Brisbane 2018 problems
Matching people with great psychologists: Automatically recommending suitable psychologists for people based on their needs, preferences, and demographics.
Many people have trouble finding a psychologist they ‘click’ with. Millions of Australians never seek the help they need, and many of those who do give up after one session, or waste money and emotional energy ‘auditioning’ multiple psychologists.
Our service currently makes automated recommendations for some website visitors with human clinicians contributing guidance and recommendations about half the time. The recommender system is hand-tuned. The amount of human involvement makes it hard to serve the large number of people looking for help.
Epilepsy sufferers regard the unpredictability of seizures as the main distress. Being able to predict when a seizure will occur would largely reduce the fear these patients feel when carrying out normal activities such as being in a public space or driving a car. There is no wearable device that can produce reliable real-time alarms.
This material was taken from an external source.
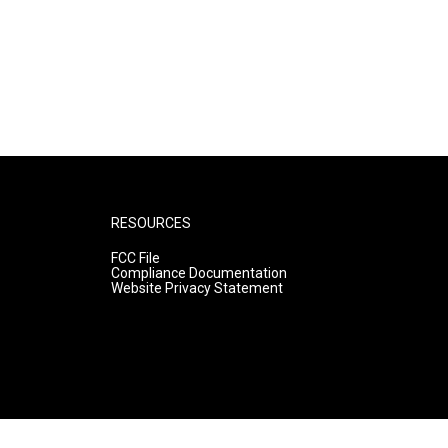
RESOURCES
FCC File
Compliance Documentation
Website Privacy Statement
The OpenHeart Project (https://openheartproject.org) , currently lead by the Innovative Cardiovascular Engineering and Technology Laboratory (ICETLAB), is an open-source online research project which aims to improve research practices within the field of mechanical circulatory support and ultimately improve outcomes and quality of life of heart failure patients around the globe. OpenHeart Project currently maintains a collaborative platform to share designs and testing for mechanical circulatory support.
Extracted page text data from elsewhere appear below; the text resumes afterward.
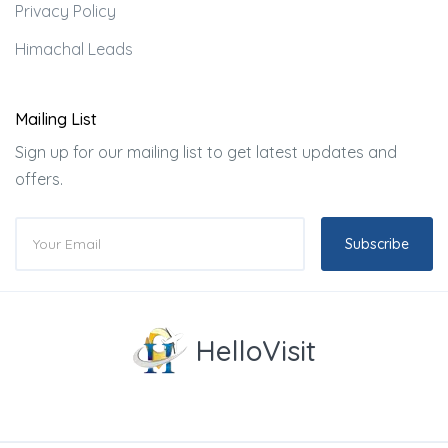
Privacy Policy
Himachal Leads
Mailing List
Sign up for our mailing list to get latest updates and
offers.
Subscribe
HelloVisit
To complement this, the OpenHeart Project would like to curate and display dataset around heart failure and mechanical circulatory support.
Collating this data will open up multiple opportunities for new research and improved outcomes. As an immediate short-term translation the database can function as an educational tool for students, researchers and the general public interested or working in the field of mechanical circulatory support. Furthermore, the database can be a starting point to consider big data / machine learning and model predictive tools to predict future trends in mechanical circulatory support.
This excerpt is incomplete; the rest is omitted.